Partial for calling a rolling-grouped dataframe’s apply method.

Parameters:
  • func (callable) – Must produce a single numerical value from a numpy ndarray if raw = True or a series if raw = False. Can also accept a numba JIT function with engine = “numba” specified.

  • raw (bool, optional) – Whether to pass a numpy ndarray or a pandas series to func. Defaults to False.

  • engine (str, optional) – Either “cython” or “numba”. Defaults to None

  • engine_kws (dict, optional) – Configuration of the “numba” engine. Keys can be “nopython”, “nogil”, and “parallel”, and values must be True or False.

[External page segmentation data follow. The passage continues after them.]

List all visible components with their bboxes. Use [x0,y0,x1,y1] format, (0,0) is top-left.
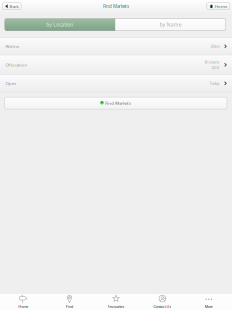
button[interactable]: by Location [5,18,115,31]
staticText: More [205,304,213,309]
staticText: Today [209,81,219,86]
staticText: Find [66,304,73,309]
staticText: Back [9,3,18,9]
button[interactable]: Home [0,294,46,310]
staticText: by Name [160,21,182,28]
button[interactable]: Within [0,38,232,55]
staticText: 25km [210,44,219,49]
button[interactable]: by Name [116,18,226,31]
button[interactable]: Open [0,75,232,92]
staticText: Find Markets [105,100,131,106]
button[interactable]: More [186,294,232,310]
staticText: Of location [5,62,27,68]
staticText: Within [5,43,19,49]
button[interactable]: Of location [0,55,232,74]
staticText: Home [18,304,28,309]
button[interactable]: Favourites [93,294,139,310]
button[interactable]: Find Markets [4,97,227,109]
staticText: Contact Us [153,304,171,309]
button[interactable]: Back [2,3,21,10]
staticText: QLD [211,65,219,70]
button[interactable]: Contact Us [139,294,186,310]
button[interactable]: Home [207,3,230,10]
button[interactable]: Find [46,294,93,310]
staticText: Brisbane [204,60,219,65]
staticText: by Location [46,21,73,28]
staticText: Open [5,80,16,86]
staticText: Favourites [108,304,124,309]
staticText: Home [215,3,227,9]
staticText: Find Markets [103,3,129,9]
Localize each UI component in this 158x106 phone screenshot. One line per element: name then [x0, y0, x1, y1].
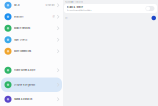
button[interactable]: Home screen & style: [1, 63, 62, 78]
staticText: MyNetwork: [45, 4, 55, 6]
button[interactable]: Sounds & vibration: [1, 92, 62, 106]
button[interactable]: Bluetooth: [1, 11, 62, 22]
staticText: Wi-Fi: [14, 4, 20, 7]
button[interactable]: More connections: [1, 46, 62, 57]
button[interactable]: Super Device: [1, 34, 62, 46]
button[interactable]: Black & white: [64, 4, 157, 13]
staticText: Screen shows only black and white: [66, 9, 92, 11]
staticText: Off: [52, 16, 55, 18]
button[interactable]: Display & brightness: [1, 78, 62, 92]
staticText: Mobile network: [14, 27, 30, 30]
staticText: Display & brightness: [14, 83, 35, 86]
staticText: Super Device: [14, 38, 27, 41]
staticText: Sounds & vibration: [14, 98, 32, 101]
staticText: Home screen & style: [14, 69, 35, 72]
staticText: More connections: [14, 50, 31, 53]
button[interactable]: Wi-Fi: [1, 0, 62, 11]
staticText: Accessibility features: [65, 1, 83, 3]
button[interactable]: Mobile network: [1, 22, 62, 34]
staticText: Black & white: [66, 6, 82, 9]
staticText: Off: [65, 17, 68, 19]
staticText: Bluetooth: [14, 15, 23, 18]
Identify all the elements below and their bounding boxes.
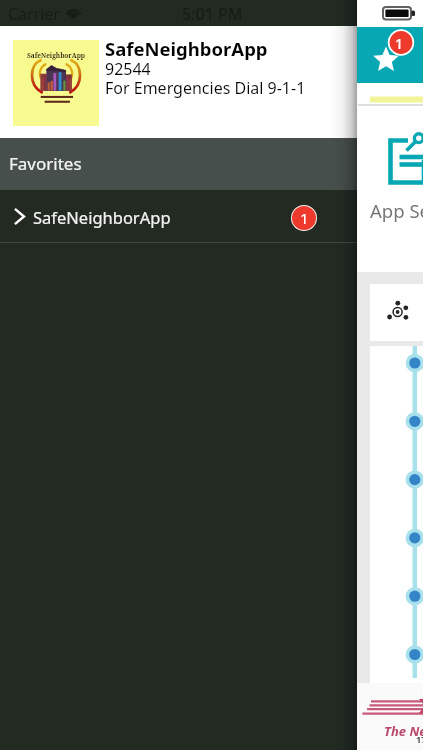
staticText: The Next G: [384, 722, 423, 740]
staticText: App Settings: [370, 198, 423, 223]
staticText: SafeNeighborApp: [27, 51, 86, 60]
staticText: 17: [416, 733, 423, 745]
staticText: 5:01 PM: [182, 3, 243, 25]
staticText: Carrier: [8, 3, 61, 25]
staticText: 1: [300, 208, 309, 228]
staticText: For Emergencies Dial 9-1-1: [105, 77, 306, 99]
staticText: 1: [395, 34, 404, 53]
staticText: Favorites: [9, 152, 82, 175]
staticText: SafeNeighborApp: [105, 36, 268, 61]
staticText: SafeNeighborApp: [33, 206, 171, 228]
staticText: 92544: [105, 58, 151, 80]
button[interactable]: SafeNeighborApp: [0, 190, 357, 242]
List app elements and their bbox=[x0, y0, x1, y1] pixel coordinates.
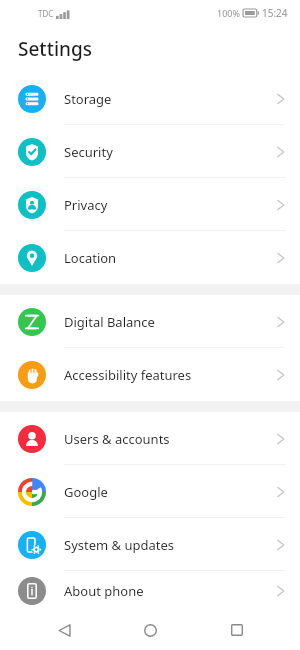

Defaults to None.

  • *args – Positional arguments to pass to func.

  • **kwargs – Keyword arguments to pass to func.

__call__(rolling_df)[source]

Call a rolling-grouped dataframe`s apply method.

Parameters:

rolling_df (RollingGroupby) – The rolling-grouped dataframe to aggregate.

Returns:

The aggregation of the rolling-grouped dataframe.

Return type:

DataFrame

class RollingWindow(*args, **kwargs)[source]

Bases: ArgRepr

Simple partial of for calling a pandas object’s rolling method.

Parameters:
  • *args – Arguments to pass on to the rolling method call.

  • **kwargs – Keyword arguments to pass on to the rolling method call.

Notes

See the pandas rolling docs for a full list of (keyword) arguments and an extensive description of usage.

__call__(df)[source]

Call a pandas object`s rolling method with the cached (kw)args.

Parameters:

df (Series, DataFrame, or their GroupBy companions) – The pandas object to call rolling on.

Returns:

Depending on the input type.

Return type:

Window, Rolling, or RollingGroupBy

class RowsSelector(condition)[source]

Bases: ArgRepr

Select rows from a pandas dataframe with a boolean mask or function.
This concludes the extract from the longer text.